_Task brief_
Your copy must hold all of the data below, unchanged and without images.

[Page images and extracted text]
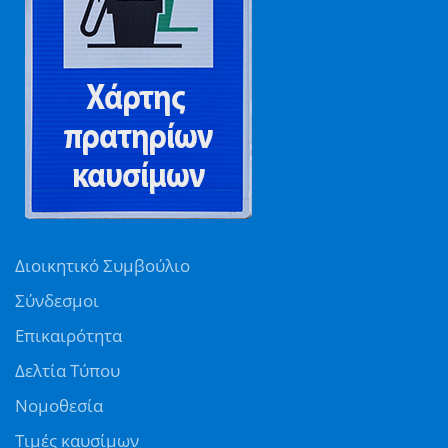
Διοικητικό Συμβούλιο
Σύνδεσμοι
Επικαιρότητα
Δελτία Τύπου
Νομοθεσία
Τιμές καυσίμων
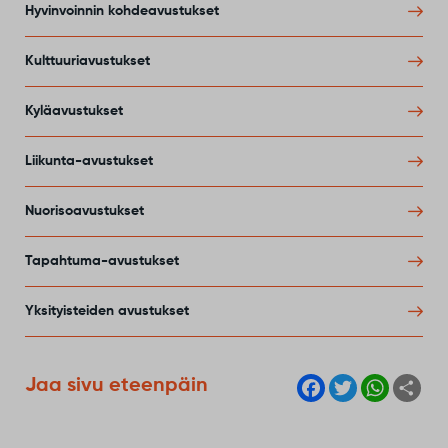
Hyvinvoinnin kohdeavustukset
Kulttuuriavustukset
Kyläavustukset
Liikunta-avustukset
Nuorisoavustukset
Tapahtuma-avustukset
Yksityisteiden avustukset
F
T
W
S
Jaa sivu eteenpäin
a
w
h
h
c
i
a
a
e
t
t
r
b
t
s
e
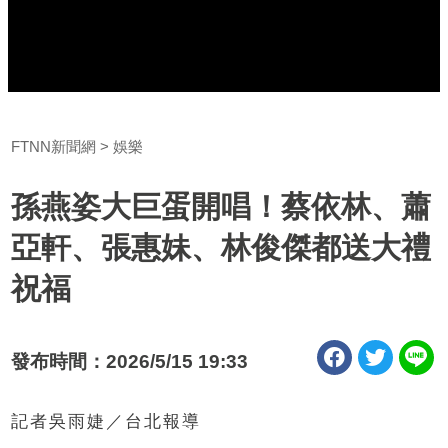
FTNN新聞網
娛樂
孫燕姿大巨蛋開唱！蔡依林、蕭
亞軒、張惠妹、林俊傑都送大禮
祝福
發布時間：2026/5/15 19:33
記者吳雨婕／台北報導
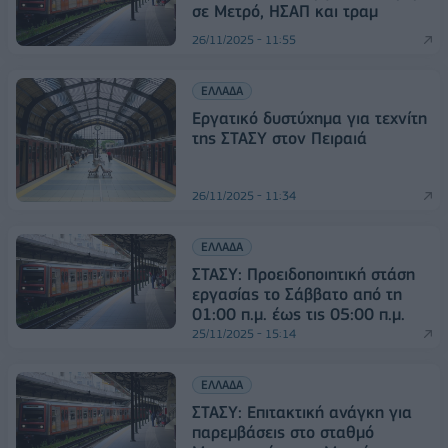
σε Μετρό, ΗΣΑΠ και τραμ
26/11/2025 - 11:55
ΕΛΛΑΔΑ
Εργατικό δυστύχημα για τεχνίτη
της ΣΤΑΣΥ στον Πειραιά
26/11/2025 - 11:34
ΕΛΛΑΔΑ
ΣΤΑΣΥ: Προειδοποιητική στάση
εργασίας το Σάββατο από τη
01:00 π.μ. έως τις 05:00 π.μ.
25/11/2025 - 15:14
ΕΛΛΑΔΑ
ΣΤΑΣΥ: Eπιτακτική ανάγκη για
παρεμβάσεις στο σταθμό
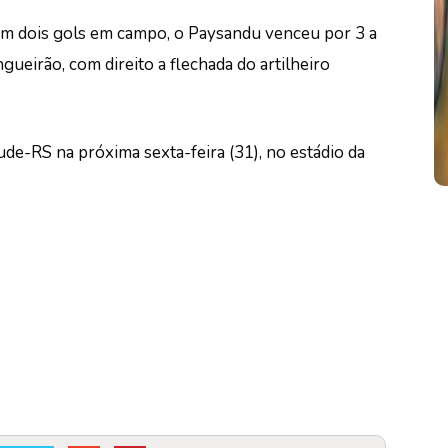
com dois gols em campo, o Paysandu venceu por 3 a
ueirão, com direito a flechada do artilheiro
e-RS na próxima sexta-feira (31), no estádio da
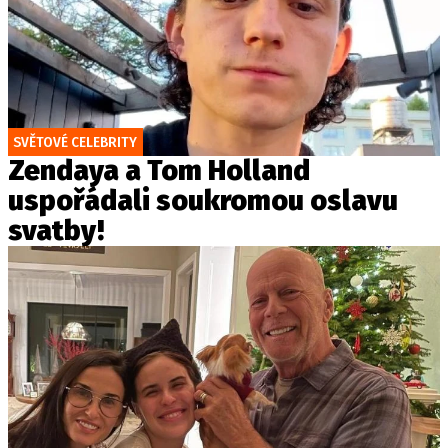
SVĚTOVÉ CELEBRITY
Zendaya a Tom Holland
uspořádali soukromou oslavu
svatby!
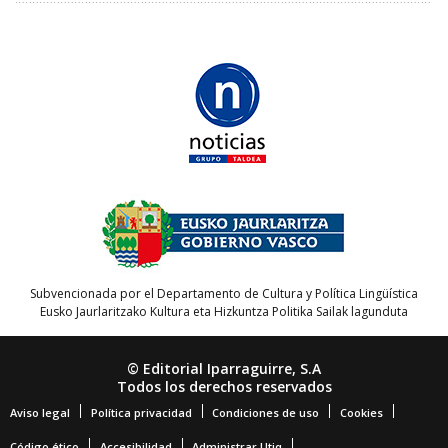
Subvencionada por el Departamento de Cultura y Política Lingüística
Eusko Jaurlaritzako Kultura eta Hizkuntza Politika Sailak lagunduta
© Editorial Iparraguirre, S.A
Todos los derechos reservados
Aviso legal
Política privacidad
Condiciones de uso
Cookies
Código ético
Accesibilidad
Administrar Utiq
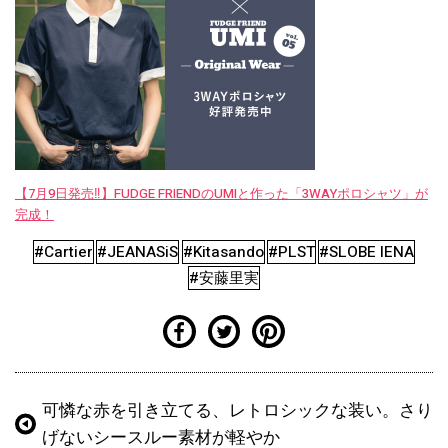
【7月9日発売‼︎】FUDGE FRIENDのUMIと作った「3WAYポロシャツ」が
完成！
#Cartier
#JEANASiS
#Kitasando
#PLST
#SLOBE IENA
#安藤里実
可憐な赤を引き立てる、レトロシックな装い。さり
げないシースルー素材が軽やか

_Response to this exercise_
Διοικητικό Συμβούλιο
Σύνδεσμοι
Επικαιρότητα
Δελτία Τύπου
Νομοθεσία
Τιμές καυσίμων
Hyvinvoinnin kohdeavustukset
Kulttuuriavustukset
Kyläavustukset
Liikunta-avustukset
Nuorisoavustukset
Tapahtuma-avustukset
Yksityisteiden avustukset
F
T
W
S
Jaa sivu eteenpäin
a
w
h
h
c
i
a
a
e
t
t
r
b
t
s
e
FTNN新聞網
娛樂
孫燕姿大巨蛋開唱！蔡依林、蕭
亞軒、張惠妹、林俊傑都送大禮
祝福
發布時間：2026/5/15 19:33
記者吳雨婕／台北報導
σε Μετρό, ΗΣΑΠ και τραμ
26/11/2025 - 11:55
ΕΛΛΑΔΑ
Εργατικό δυστύχημα για τεχνίτη
της ΣΤΑΣΥ στον Πειραιά
26/11/2025 - 11:34
ΕΛΛΑΔΑ
ΣΤΑΣΥ: Προειδοποιητική στάση
εργασίας το Σάββατο από τη
01:00 π.μ. έως τις 05:00 π.μ.
25/11/2025 - 15:14
ΕΛΛΑΔΑ
ΣΤΑΣΥ: Eπιτακτική ανάγκη για
παρεμβάσεις στο σταθμό
com dois gols em campo, o Paysandu venceu por 3 a
ueirão, com direito a flechada do artilheiro
e-RS na próxima sexta-feira (31), no estádio da
SVĚTOVÉ CELEBRITY
Zendaya a Tom Holland
uspořádali soukromou oslavu
svatby!
Subvencionada por el Departamento de Cultura y Política Lingüística
Eusko Jaurlaritzako Kultura eta Hizkuntza Politika Sailak lagunduta
© Editorial Iparraguirre, S.A
Todos los derechos reservados
Aviso legal
Política privacidad
Condiciones de uso
Cookies
Código ético
Accesibilidad
Administrar Utiq
【7月9日発売‼︎】FUDGE FRIENDのUMIと作った「3WAYポロシャツ」が
完成！
#Cartier
#JEANASiS
#Kitasando
#PLST
#SLOBE IENA
#安藤里実
可憐な赤を引き立てる、レトロシックな装い。さり
げないシースルー素材が軽やか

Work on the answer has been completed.